### Assigned task
Where does the string "консерва" appear in the records? Copy each line that holds it.

(Excerpts from a dataset)
═══

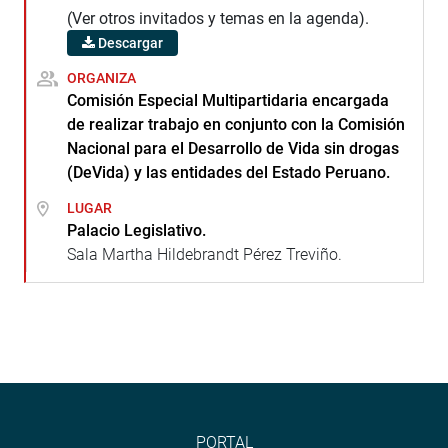
(Ver otros invitados y temas en la agenda).
Descargar
ORGANIZA
Comisión Especial Multipartidaria encargada
de realizar trabajo en conjunto con la Comisión
Nacional para el Desarrollo de Vida sin drogas
(DeVida) y las entidades del Estado Peruano.
LUGAR
Palacio Legislativo.
Sala Martha Hildebrandt Pérez Treviño.
PORTAL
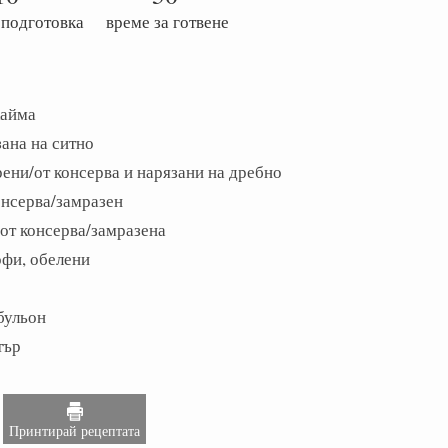
 подготовка
време за готвене
кайма
зана на ситно
рени/от консерва и нарязани на дребно
консерва/замразен
 от консерва/замразена
офи, обелени
бульон
тър
Принтирай рецептата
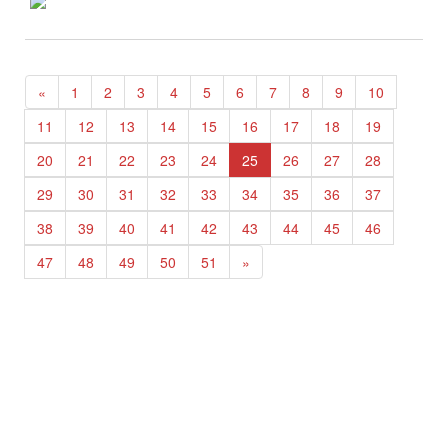
«
1
2
3
4
5
6
7
8
9
10
11
12
13
14
15
16
17
18
19
20
21
22
23
24
25
26
27
28
29
30
31
32
33
34
35
36
37
38
39
40
41
42
43
44
45
46
47
48
49
50
51
»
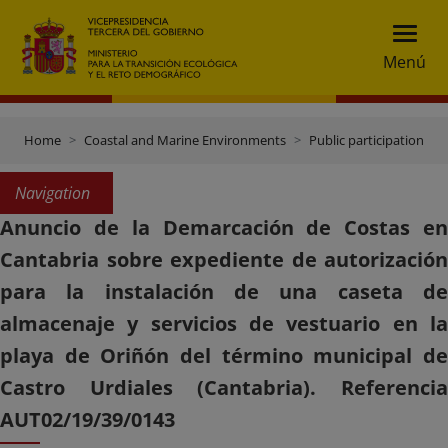
Menú
Home
Coastal and Marine Environments
Public participation
Navigation
Anuncio de la Demarcación de Costas en
Cantabria sobre expediente de autorización
para la instalación de una caseta de
almacenaje y servicios de vestuario en la
playa de Oriñón del término municipal de
Castro Urdiales (Cantabria). Referencia
AUT02/19/39/0143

═══

### Response to this exercise
рени/от консерва и нарязани на дребно
консерва/замразен
 от консерва/замразена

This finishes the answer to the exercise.